CUDA: Working with memory. Part II
The main theme of this part is the optimization of working with global memory when programming GPUs.
The GPU has a number of features, ignoring which can cost multiple performance losses when using global memory. But if you take into account all the subtleties, then you can get really effective CUDA-programs.
Getting down.
The volume of global memory is the largest of all types of memory, but at the same time, this memory is the slowest in terms of technical characteristics: read and write speeds.
In the previous part, I looked at an example of transposing a matrix. To increase performance, a shared memory buffer was used, which allowed to increase the performance by almost four times. But it was strange enough to see this increase with an extra mediator. The secret lies in the correct use of global memory.
There are two ways to optimize working with global memory: aligning the sizes of the types used and using combined queries.

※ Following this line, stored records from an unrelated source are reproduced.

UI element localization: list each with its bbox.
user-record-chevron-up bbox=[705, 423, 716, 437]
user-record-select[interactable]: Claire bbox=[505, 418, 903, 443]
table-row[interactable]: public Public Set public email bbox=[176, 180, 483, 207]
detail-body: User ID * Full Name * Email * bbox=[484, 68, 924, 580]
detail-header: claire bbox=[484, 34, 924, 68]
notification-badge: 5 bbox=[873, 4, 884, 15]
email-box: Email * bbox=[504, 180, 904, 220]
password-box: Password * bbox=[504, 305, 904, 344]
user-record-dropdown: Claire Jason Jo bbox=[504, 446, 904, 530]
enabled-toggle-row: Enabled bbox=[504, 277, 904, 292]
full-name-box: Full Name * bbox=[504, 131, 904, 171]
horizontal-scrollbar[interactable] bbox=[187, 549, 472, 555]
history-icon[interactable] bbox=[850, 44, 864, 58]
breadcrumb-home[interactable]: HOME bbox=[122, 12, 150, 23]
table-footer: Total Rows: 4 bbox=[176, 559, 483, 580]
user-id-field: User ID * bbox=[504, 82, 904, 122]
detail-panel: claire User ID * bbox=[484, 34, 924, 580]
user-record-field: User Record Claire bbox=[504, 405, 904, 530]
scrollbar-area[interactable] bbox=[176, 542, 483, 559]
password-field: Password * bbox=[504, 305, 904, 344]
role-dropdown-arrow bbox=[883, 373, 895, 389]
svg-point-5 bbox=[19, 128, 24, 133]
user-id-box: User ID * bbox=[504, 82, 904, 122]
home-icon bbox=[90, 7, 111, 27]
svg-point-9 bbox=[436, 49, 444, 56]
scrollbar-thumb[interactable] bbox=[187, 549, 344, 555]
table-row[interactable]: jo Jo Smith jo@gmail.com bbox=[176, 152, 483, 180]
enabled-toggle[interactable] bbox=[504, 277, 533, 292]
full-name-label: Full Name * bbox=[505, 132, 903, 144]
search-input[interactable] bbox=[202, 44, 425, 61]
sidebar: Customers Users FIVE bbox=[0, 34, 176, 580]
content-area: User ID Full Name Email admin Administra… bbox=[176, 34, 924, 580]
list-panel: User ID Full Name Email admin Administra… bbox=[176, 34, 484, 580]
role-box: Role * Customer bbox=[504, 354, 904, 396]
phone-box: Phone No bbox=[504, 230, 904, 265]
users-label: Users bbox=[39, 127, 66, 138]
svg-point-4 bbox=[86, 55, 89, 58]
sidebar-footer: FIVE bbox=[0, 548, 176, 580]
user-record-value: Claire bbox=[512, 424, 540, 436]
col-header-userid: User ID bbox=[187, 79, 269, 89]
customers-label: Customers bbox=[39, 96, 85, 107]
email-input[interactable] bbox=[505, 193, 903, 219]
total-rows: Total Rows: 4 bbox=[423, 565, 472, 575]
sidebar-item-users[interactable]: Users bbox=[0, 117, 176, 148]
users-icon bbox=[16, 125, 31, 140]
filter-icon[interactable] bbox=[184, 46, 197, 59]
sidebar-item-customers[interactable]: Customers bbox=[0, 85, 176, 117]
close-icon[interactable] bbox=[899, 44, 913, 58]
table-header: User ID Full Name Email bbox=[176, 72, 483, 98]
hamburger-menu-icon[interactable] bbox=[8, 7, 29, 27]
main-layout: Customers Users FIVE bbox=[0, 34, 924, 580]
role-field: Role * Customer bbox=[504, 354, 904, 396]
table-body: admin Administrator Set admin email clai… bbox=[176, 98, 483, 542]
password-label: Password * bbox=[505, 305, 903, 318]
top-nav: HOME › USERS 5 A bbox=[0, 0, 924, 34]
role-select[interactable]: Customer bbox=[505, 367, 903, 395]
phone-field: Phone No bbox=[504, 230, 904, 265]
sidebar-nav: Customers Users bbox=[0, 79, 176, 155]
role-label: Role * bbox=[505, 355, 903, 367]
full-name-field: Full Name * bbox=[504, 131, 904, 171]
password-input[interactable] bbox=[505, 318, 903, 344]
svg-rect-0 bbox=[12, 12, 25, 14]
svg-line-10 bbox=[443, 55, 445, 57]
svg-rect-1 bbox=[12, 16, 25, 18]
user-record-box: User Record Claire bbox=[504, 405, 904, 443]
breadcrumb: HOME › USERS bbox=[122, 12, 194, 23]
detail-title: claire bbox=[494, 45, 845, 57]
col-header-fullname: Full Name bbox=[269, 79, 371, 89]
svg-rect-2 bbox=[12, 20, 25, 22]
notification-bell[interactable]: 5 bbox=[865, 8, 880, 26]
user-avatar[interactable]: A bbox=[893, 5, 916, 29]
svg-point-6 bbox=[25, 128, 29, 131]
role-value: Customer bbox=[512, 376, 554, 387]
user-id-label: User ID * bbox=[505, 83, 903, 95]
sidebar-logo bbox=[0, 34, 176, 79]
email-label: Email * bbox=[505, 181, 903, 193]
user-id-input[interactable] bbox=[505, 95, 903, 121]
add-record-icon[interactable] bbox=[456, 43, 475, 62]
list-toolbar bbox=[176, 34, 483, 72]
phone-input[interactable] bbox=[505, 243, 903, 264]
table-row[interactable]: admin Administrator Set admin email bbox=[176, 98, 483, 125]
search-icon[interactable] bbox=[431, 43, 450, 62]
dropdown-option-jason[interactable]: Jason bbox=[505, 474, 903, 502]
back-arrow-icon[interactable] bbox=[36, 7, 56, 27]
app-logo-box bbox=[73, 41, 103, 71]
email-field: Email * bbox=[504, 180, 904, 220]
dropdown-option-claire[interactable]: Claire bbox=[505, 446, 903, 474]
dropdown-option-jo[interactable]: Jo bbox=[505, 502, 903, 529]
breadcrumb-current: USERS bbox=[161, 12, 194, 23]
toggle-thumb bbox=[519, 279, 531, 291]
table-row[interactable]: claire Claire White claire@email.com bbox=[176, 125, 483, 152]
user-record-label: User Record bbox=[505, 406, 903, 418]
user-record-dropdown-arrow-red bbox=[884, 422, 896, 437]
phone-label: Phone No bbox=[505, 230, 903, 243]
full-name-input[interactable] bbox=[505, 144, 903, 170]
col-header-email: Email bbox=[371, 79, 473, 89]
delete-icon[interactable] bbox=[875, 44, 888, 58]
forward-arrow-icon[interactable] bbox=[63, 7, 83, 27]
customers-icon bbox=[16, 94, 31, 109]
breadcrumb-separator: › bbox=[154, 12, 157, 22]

Data type alignment allows you to compile a query into global memory into one GPU command, otherwise the compiler will generate additional code, which can significantly reduce performance. For optimal performance, the data type should be 4, 8, or 16 bytes.
If the type size does not match 4, 8 or 16 bytes, then it is better to use a type of a larger dimension or to align using the keyword __align __ (alignment size).
An example of optimization using built-in CUDA types.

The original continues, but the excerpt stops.